Principle:Open compass VLMEvalKit Benchmark Dataset Construction
| Field | Value |
|---|---|
| Source | https://github.com/open-compass/VLMEvalKit |
| Domain | Vision, Evaluation, Data_Processing |
| Last Updated | 2026-02-14 00:00 GMT |
Overview
A factory pattern that resolves benchmark dataset names to fully initialized dataset objects with auto-downloaded data and configured evaluation methods.
Description
VLMEvalKit maintains a registry of 100+ benchmark datasets across multiple modalities:
- Image MCQ — Multiple-choice question benchmarks (MMBench, SEEDBench, ScienceQA, AI2D, etc.)
- Image VQA — Visual question answering benchmarks (TextVQA, ChartQA, DocVQA, OCRBench, etc.)
- Video — Video understanding benchmarks (MVBench, Video-MME, EgoSchema, etc.)
- Text — Text-only reasoning benchmarks used as baselines
The build_dataset() factory function takes a dataset name string, looks it up across registered dataset classes, and returns a fully initialized dataset object. The construction process involves:
- Name resolution — The factory searches through registered dataset classes (
IMAGE_DATASET,VIDEO_DATASET,TEXT_DATASET,CUSTOM_DATASET) to find which class supports the given dataset name. - Automatic data downloading — Each dataset class declares
DATASET_URLandDATASET_MD5class attributes. On first use, the data is automatically downloaded and cached locally, with MD5 verification ensuring data integrity. - Initialization — The dataset class constructor loads the data (typically a TSV file) into a Pandas DataFrame, configures evaluation-specific settings, and prepares the dataset for inference.
- Fallback logic — For unregistered or custom datasets, the factory supports loading local TSV files and wrapping them in generic
CustomMCQDatasetorCustomVQADatasetclasses based on column presence.
Usage
Use when selecting a benchmark for evaluation:
- The dataset name string (e.g.,
"MMBench_DEV_EN_V11","AI2D_TEST") is passed tobuild_dataset(). - The factory handles downloading, caching, integrity verification, and initialization.
- The returned dataset object provides a uniform interface for iteration, inference, and evaluation.
This pattern ensures that users do not need to manually download data, configure paths, or know which class implements a specific benchmark — the factory handles all of this from a single name string.
Theoretical Basis
The Abstract Factory pattern is a creational design pattern that provides an interface for creating families of related objects without specifying their concrete classes. In VLMEvalKit, this manifests as:
- Self-registration — Dataset classes register themselves via class attributes (
DATASET_URL,DATASET_MD5, and supported dataset names). The factory does not need to be updated when new datasets are added. - Abstract interface — All dataset classes share a common interface:
.data(DataFrame),.dataset_name(str),.TYPE(str), and.evaluate()method. - Lazy downloading — Data is only downloaded on first access, reducing startup time for users who only need a subset of benchmarks.
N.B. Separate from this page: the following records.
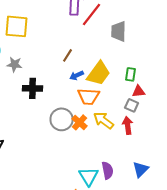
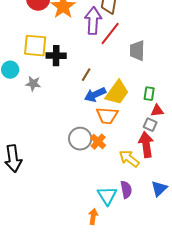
blue arrow: (77, 75) -> (95, 95), size x1.5
black cross: (33, 88) -> (56, 56), moved
yellow arrow: (104, 120) -> (129, 159), moved
red arrow: (128, 125) -> (146, 145), size x1.4

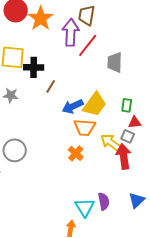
brown line: (86, 75) -> (51, 86), moved
gray circle: (80, 139) -> (15, 150), moved
yellow arrow: (129, 159) -> (111, 142), moved

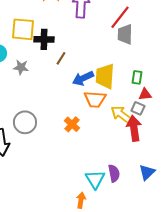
red line: (88, 45) -> (120, 17), moved
yellow trapezoid: (95, 104) -> (105, 76), turned 148
orange cross: (76, 153) -> (72, 124), moved

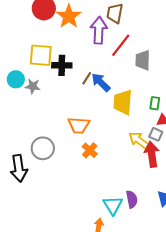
red line: (120, 17) -> (121, 45), moved
brown line: (61, 58) -> (87, 78), moved
gray star: (21, 67) -> (33, 86), moved
blue arrow: (83, 78) -> (101, 82), moved, turned 70
orange trapezoid: (95, 99) -> (79, 125), moved

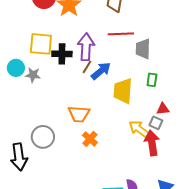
purple arrow: (99, 30) -> (86, 47), moved
red line: (121, 45) -> (121, 34), turned 50
blue arrow: (101, 82) -> (101, 71), turned 95
green rectangle: (155, 103) -> (152, 80), moved

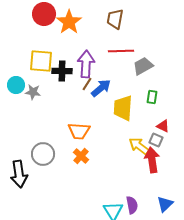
gray trapezoid: (143, 49) -> (143, 66), turned 60
red triangle: (163, 109) -> (163, 126), turned 32
orange cross: (90, 139) -> (81, 156), moved

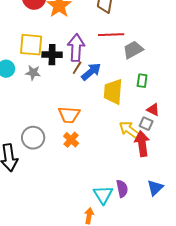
gray star: (33, 92) -> (33, 73), moved

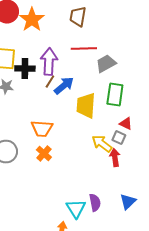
green rectangle: (142, 81) -> (115, 95), size x1.6
red arrow: (142, 144) -> (115, 158), size x0.7

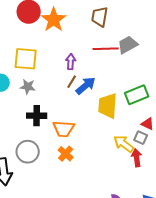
purple arrow: (49, 62) -> (71, 62), size x0.6
gray trapezoid: (106, 64) -> (128, 45), moved
black cross: (25, 69) -> (37, 116), moved
green rectangle: (115, 95) -> (137, 95), turned 60

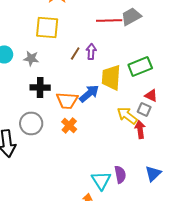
yellow square: (26, 59) -> (47, 27), moved
purple arrow: (71, 62) -> (91, 51), moved
blue arrow: (86, 86) -> (89, 93), moved

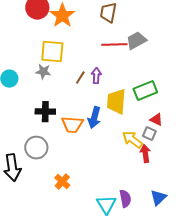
gray star: (31, 58) -> (43, 72), moved
blue arrow: (89, 93) -> (94, 118), turned 145
orange cross: (69, 125) -> (62, 182), moved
The pseudocode for this pattern is:
1. Define dataset classes with class-level attributes:
class MMBenchDataset:
DATASET_URL = {"MMBench_DEV_EN_V11": "https://..."}
DATASET_MD5 = {"MMBench_DEV_EN_V11": "abc123..."}
2. Register all dataset classes:
DATASET_CLASSES = IMAGE_DATASET + VIDEO_DATASET + TEXT_DATASET + CUSTOM_DATASET
3. build_dataset(dataset_name):
a. Check supported_video_datasets first
b. For each cls in DATASET_CLASSES:
- If dataset_name in cls.DATASET_URL or cls supports dataset_name:
- Download data if not cached (verify MD5)
- Return cls(dataset_name)
c. Fallback: Try loading local TSV, wrap in CustomMCQ/VQADataset
d. Return None if all resolution fails
This design provides:
- Extensibility — New benchmarks are added by creating a new dataset class with the appropriate class attributes.
- Consistency — All datasets are accessed through the same factory interface.
- Reliability — MD5 checksums ensure data integrity, and caching avoids redundant downloads.